Ebola, Salome Karwah infermiera eroina guarita muore dopo parto

E’ sopravvissuta al virus Ebola, ma un taglio cesareo le è costato la vita. E’ la tragica storia di un’infermiera che, guarita dalla malattia, aveva combattuto contro la diffusione del virus, finendo pochi anni fa tra gli operatori premiati da ‘Time’ come ‘Person of the Year’ proprio per il loro impegno in prima linea.

Tra i sanitari presenti nella copertina della rivista c’era infatti un’infermiera liberiana, Salome Karwah, che aveva perso i genitori a causa di Ebola, era guarita dalla malattia e aveva continuato ad assistere decine di pazienti. La scorsa settimana, riferisce il ‘Washington Post’, Karwah è morta a causa di complicazioni legate al parto. Ma secondo alcune testimonianze i sospetti dei liberiani verso i sopravvissuti sarebbero in parte colpevoli di questo decesso.

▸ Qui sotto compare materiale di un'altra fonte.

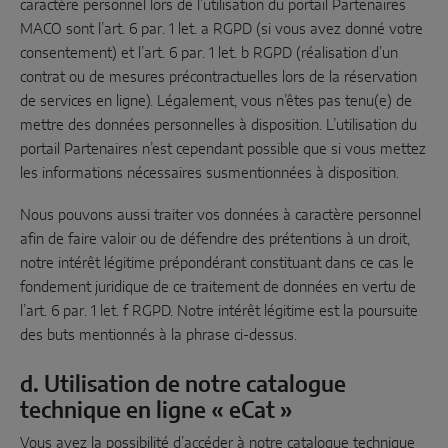
caractère personnel lors de l’utilisation du portail Partenaires
MACO sont l’art. 6 par. 1 let. a RGPD (si vous avez donné votre
consentement) et l’art. 6 par. 1 let. b RGPD (réalisation d’un
contrat ou de mesures précontractuelles lors de la réservation
de services en ligne). Légalement, vous n’êtes pas tenu(e) de
mettre des données personnelles à disposition. L’utilisation du
portail Partenaires n’est cependant possible que si vous mettez
les informations nécessaires susmentionnées à disposition.
Nous pouvons aussi traiter vos données à caractère personnel
afin de faire valoir ou de défendre des prétentions à un droit,
notre intérêt légitime prépondérant constituant dans ce cas le
fondement juridique de ce traitement de données en vertu de
l’art. 6 par. 1 let. f RGPD. Notre intérêt légitime est la poursuite
des buts mentionnés à la phrase ci-dessus.
d. Utilisation de notre catalogue
technique en ligne « eCat »
Vous avez la possibilité d’accéder à notre catalogue technique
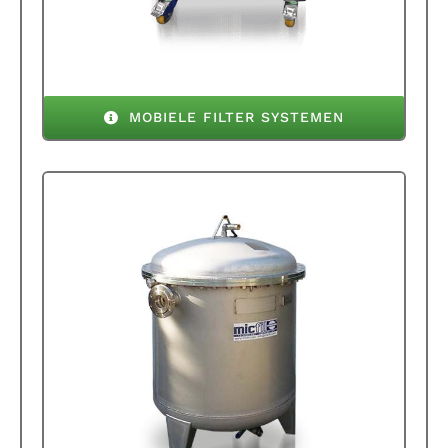
MOBIELE FILTER SYSTEMEN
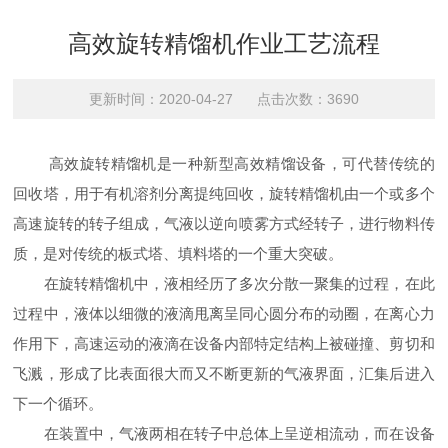
高效旋转精馏机作业工艺流程
更新时间：2020-04-27 点击次数：3690
高效旋转精馏机是一种新型高效精馏设备，可代替传统的
回收塔，用于有机溶剂分离提纯回收，旋转精馏机由一个或多个
高速旋转的转子组成，气液以逆向喷雾方式经转子，进行物料传
质，是对传统的板式塔、填料塔的一个重大突破。
在旋转精馏机中，液相经历了多次分散一聚集的过程，在此
过程中，液体以细微的液滴甩离呈同心圆分布的动圈，在离心力
作用下，高速运动的液滴在设备内部特定结构上被碰撞、剪切和
飞溅，形成了比表面很大而又不断更新的气液界面，汇集后进入
下一个循环。
在装置中，气液两相在转子中总体上呈逆相流动，而在设备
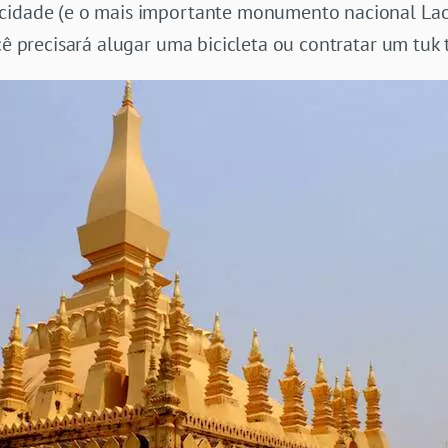
cidade (e o mais importante monumento nacional Laos
cê precisará alugar uma bicicleta ou contratar um tuk 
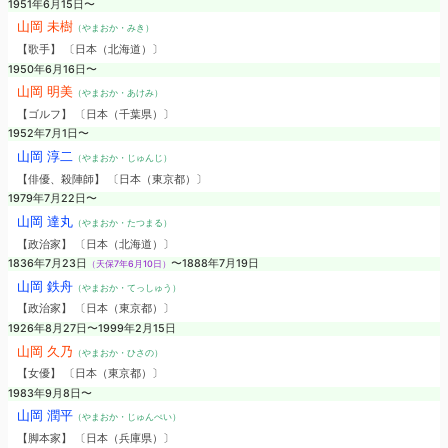
1951年6月15日〜
山岡 未樹
（やまおか・みき）
【歌手】 〔日本（北海道）〕
1950年6月16日〜
山岡 明美
（やまおか・あけみ）
【ゴルフ】 〔日本（千葉県）〕
1952年7月1日〜
山岡 淳二
（やまおか・じゅんじ）
【俳優、殺陣師】 〔日本（東京都）〕
1979年7月22日〜
山岡 達丸
（やまおか・たつまる）
【政治家】 〔日本（北海道）〕
1836年7月23日
〜1888年7月19日
（天保7年6月10日）
山岡 鉄舟
（やまおか・てっしゅう）
【政治家】 〔日本（東京都）〕
1926年8月27日〜1999年2月15日
山岡 久乃
（やまおか・ひさの）
【女優】 〔日本（東京都）〕
1983年9月8日〜
山岡 潤平
（やまおか・じゅんぺい）
【脚本家】 〔日本（兵庫県）〕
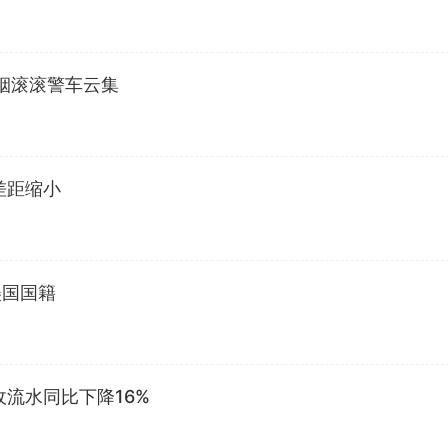
烟滚滚警车云集
差距缩小
美国国籍
流水同比下降16%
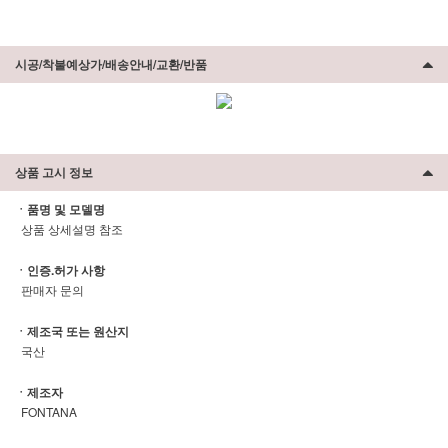
시공/착불예상가/배송안내/교환/반품
상품 고시 정보
ㆍ품명 및 모델명
상품 상세설명 참조
ㆍ인증.허가 사항
판매자 문의
ㆍ제조국 또는 원산지
국산
ㆍ제조자
FONTANA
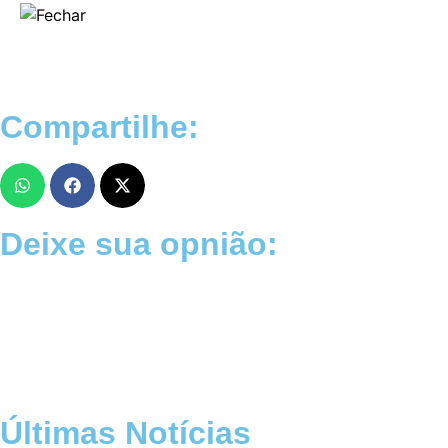
Compartilhe:
Deixe sua opnião:
Últimas Notícias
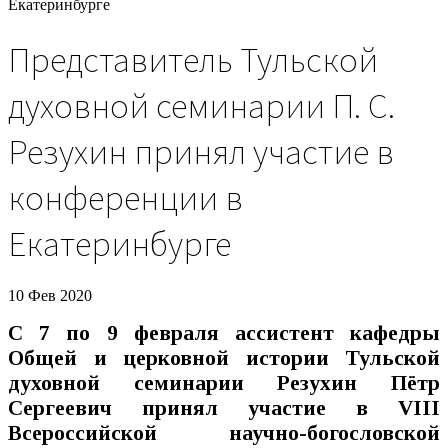
Екатеринбурге
Представитель Тульской
духовной семинарии П. С.
Резухин принял участие в
конференции в
Екатеринбурге
10 Фев 2020
С 7 по 9 февраля ассистент кафедры
Общей и церковной истории Тульской
духовной семинарии Резухин Пётр
Сергеевич принял участие в VIII
Всероссийской научно-богословской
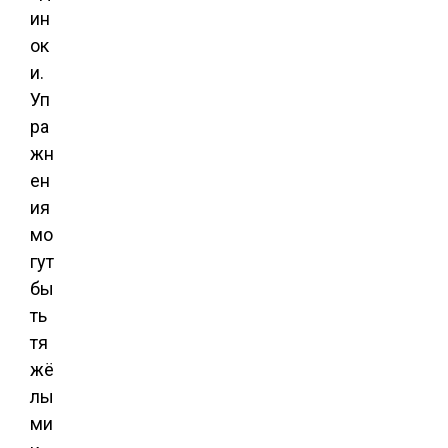
ин
ок
и.
Уп
ра
жн
ен
ия
мо
гут
бы
ть
тя
жё
лы
ми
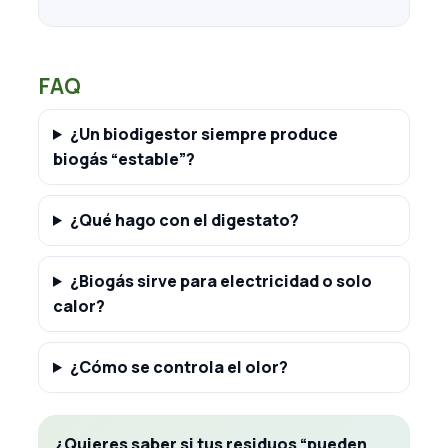
FAQ
¿Un biodigestor siempre produce
biogás “estable”?
¿Qué hago con el digestato?
¿Biogás sirve para electricidad o solo
calor?
¿Cómo se controla el olor?
¿Quieres saber si tus residuos “pueden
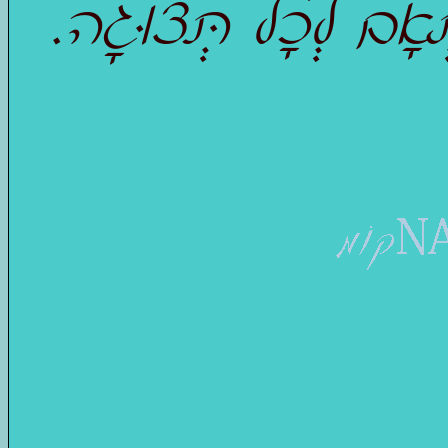
ְאָם לְכָל תְּצוּגָה.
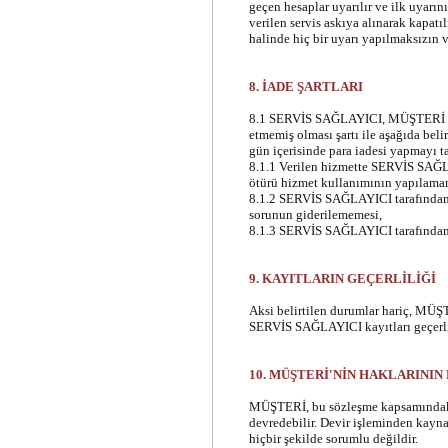
geçen hesaplar uyarılır ve ilk uyar
verilen servis askıya alınarak kapa
halinde hiç bir uyarı yapılmaksızın v
8. İADE ŞARTLARI
8.1 SERVİS SAĞLAYICI, MÜŞTERİ 'nin
etmemiş olması şartı ile aşağıda beli
gün içerisinde para iadesi yapmayı t
8.1.1 Verilen hizmette SERVİS SAĞ
ötürü hizmet kullanımının yapılama
8.1.2 SERVİS SAĞLAYICI tarafından 
sorunun giderilememesi,
8.1.3 SERVİS SAĞLAYICI
tarafında
9. KAYITLARIN GEÇERLİLİĞİ
Aksi belirtilen durumlar hariç, MÜŞTE
SERVİS SAĞLAYICI kayıtları geçerli 
10. MÜŞTERİ'NİN HAKLARININ
MÜŞTERİ, bu sözleşme kapsamındaki 
devredebilir. Devir işleminden ka
hiçbir şekilde sorumlu değildir.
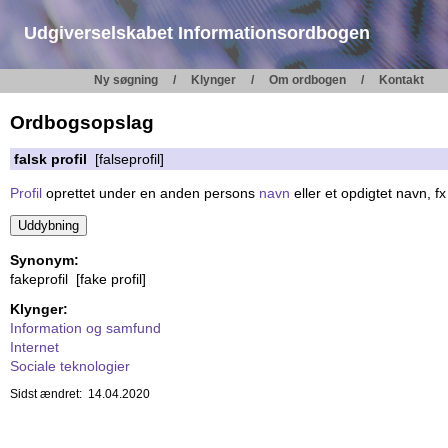
Udgiverselskabet Informationsordbogen
Ny søgning
Klynger
Om ordbogen
Kontakt
Ordbogsopslag
falsk profil
[falseprofil]
Profil
oprettet under en anden persons
navn
eller et opdigtet navn, f
Synonym:
fakeprofil [fake profil]
Klynger:
Information og samfund
Internet
Sociale teknologier
Sidst ændret: 14.04.2020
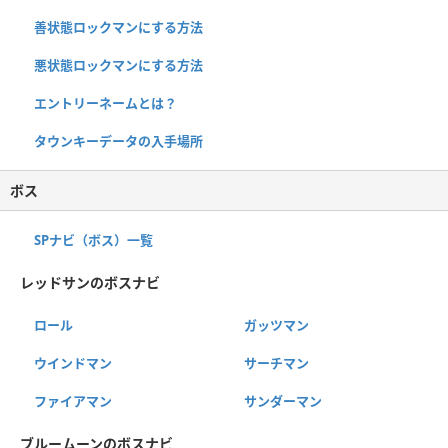
善状態ロックマンにする方法
悪状態ロックマンにする方法
エントリーネームとは？
タウンキーデータの入手場所
ボス
SPナビ（ボス）一覧
レッドサンのボスナビ
ロール
ガッツマン
ウインドマン
サーチマン
ファイアマン
サンダーマン
ブルームーンのボスナビ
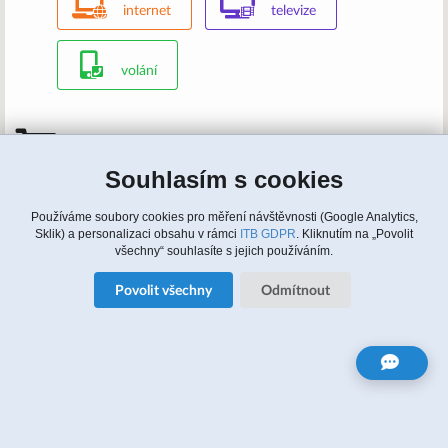
internet
televize
volání
Mám zájem, kontaktujte nás
Souhlasím s cookies
Zavolejte nám: 315 810 620, 608 964 464 (english)
Napište nám:
info@itbusiness.cz
nebo formulář
Update cookies nastaveni
Používáme soubory cookies pro měření návštěvnosti (Google Analytics,
Sklik) a personalizaci obsahu v rámci
ITB GDPR
. Kliknutím na „Povolit
všechny“ souhlasíte s jejich používáním.
Zájem o služby
Povolit všechny
Odmítnout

A raccontare la vicenda un reporter di ‘Time’ che aveva incontrato Karwah nel 2014. La donna il 17 febbraio scorso aveva partorito un bimbo sano, Solomon, con un cesareo. Dimessa dall’ospedale dopo tre giorni, una volta a casa ha avuto delle convulsioni. Il marito e la sorella l’hanno riportata in ospedale, ma qui nessuno l’avrebbe toccata. Le convulsioni avrebbero spaventato il personale che, secondo la sorella, non voleva entrare in contatto con la donna ‘sopravvissuta ad Ebola’ e con i suoi liquidi. Karwah è morta il giorno dopo. Il suo quarto figlio “crescerà senza poter ricordare il viso della madre”, ha detto la sorella, Josephine Manley.

La Liberia è stato uno dei tre stati dell’Africa occidentale devastati dallo scoppio di Ebola nel 2014 e Salomè, ha raccontato il marito, aveva perso molti parenti a causa dell’epidemia, compresi i suoi genitori, ma era sopravvissuta e aveva beneficiato di un regime di vaccino. Tutti i test di controllo recentemente effettuati mostravano la negatività al virus.